+++ Data shown

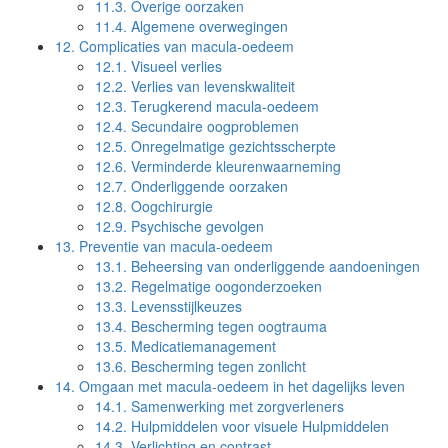
11.3.
Overige oorzaken
11.4.
Algemene overwegingen
12.
Complicaties van macula-oedeem
12.1.
Visueel verlies
12.2.
Verlies van levenskwaliteit
12.3.
Terugkerend macula-oedeem
12.4.
Secundaire oogproblemen
12.5.
Onregelmatige gezichtsscherpte
12.6.
Verminderde kleurenwaarneming
12.7.
Onderliggende oorzaken
12.8.
Oogchirurgie
12.9.
Psychische gevolgen
13.
Preventie van macula-oedeem
13.1.
Beheersing van onderliggende aandoeningen
13.2.
Regelmatige oogonderzoeken
13.3.
Levensstijlkeuzes
13.4.
Bescherming tegen oogtrauma
13.5.
Medicatiemanagement
13.6.
Bescherming tegen zonlicht
14.
Omgaan met macula-oedeem in het dagelijks leven
14.1.
Samenwerking met zorgverleners
14.2.
Hulpmiddelen voor visuele Hulpmiddelen
14.3.
Verlichting en contrast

++++++

▶ _Task brief_:
Set the records down again precisely, skipping every image.

▶ _Answer to the exercise_:
11.3.
Overige oorzaken
11.4.
Algemene overwegingen
12.
Complicaties van macula-oedeem
12.1.
Visueel verlies
12.2.
Verlies van levenskwaliteit
12.3.
Terugkerend macula-oedeem
12.4.
Secundaire oogproblemen
12.5.
Onregelmatige gezichtsscherpte
12.6.
Verminderde kleurenwaarneming
12.7.
Onderliggende oorzaken
12.8.
Oogchirurgie
12.9.
Psychische gevolgen
13.
Preventie van macula-oedeem
13.1.
Beheersing van onderliggende aandoeningen
13.2.
Regelmatige oogonderzoeken
13.3.
Levensstijlkeuzes
13.4.
Bescherming tegen oogtrauma
13.5.
Medicatiemanagement
13.6.
Bescherming tegen zonlicht
14.
Omgaan met macula-oedeem in het dagelijks leven
14.1.
Samenwerking met zorgverleners
14.2.
Hulpmiddelen voor visuele Hulpmiddelen
14.3.
Verlichting en contrast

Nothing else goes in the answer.